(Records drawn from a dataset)
┄┄┄┄┄┄┄┄┄┄

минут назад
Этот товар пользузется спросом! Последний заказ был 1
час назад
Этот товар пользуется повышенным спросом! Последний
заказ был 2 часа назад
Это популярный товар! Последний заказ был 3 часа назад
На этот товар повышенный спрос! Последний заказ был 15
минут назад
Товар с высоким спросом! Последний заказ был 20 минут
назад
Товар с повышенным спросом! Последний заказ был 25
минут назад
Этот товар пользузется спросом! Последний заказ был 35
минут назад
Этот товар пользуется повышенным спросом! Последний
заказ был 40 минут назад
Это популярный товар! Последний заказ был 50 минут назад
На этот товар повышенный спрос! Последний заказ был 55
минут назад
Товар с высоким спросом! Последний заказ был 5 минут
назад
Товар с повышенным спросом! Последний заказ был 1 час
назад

┄┄┄┄┄┄┄┄┄┄

What you need to do: Copy every line from the records that holds the string "Последний".

Exercise response:
Этот товар пользузется спросом! Последний заказ был 1
Этот товар пользуется повышенным спросом! Последний
Это популярный товар! Последний заказ был 3 часа назад
На этот товар повышенный спрос! Последний заказ был 15
Товар с высоким спросом! Последний заказ был 20 минут
Товар с повышенным спросом! Последний заказ был 25
Этот товар пользузется спросом! Последний заказ был 35
Этот товар пользуется повышенным спросом! Последний
Это популярный товар! Последний заказ был 50 минут назад
На этот товар повышенный спрос! Последний заказ был 55
Товар с высоким спросом! Последний заказ был 5 минут
Товар с повышенным спросом! Последний заказ был 1 час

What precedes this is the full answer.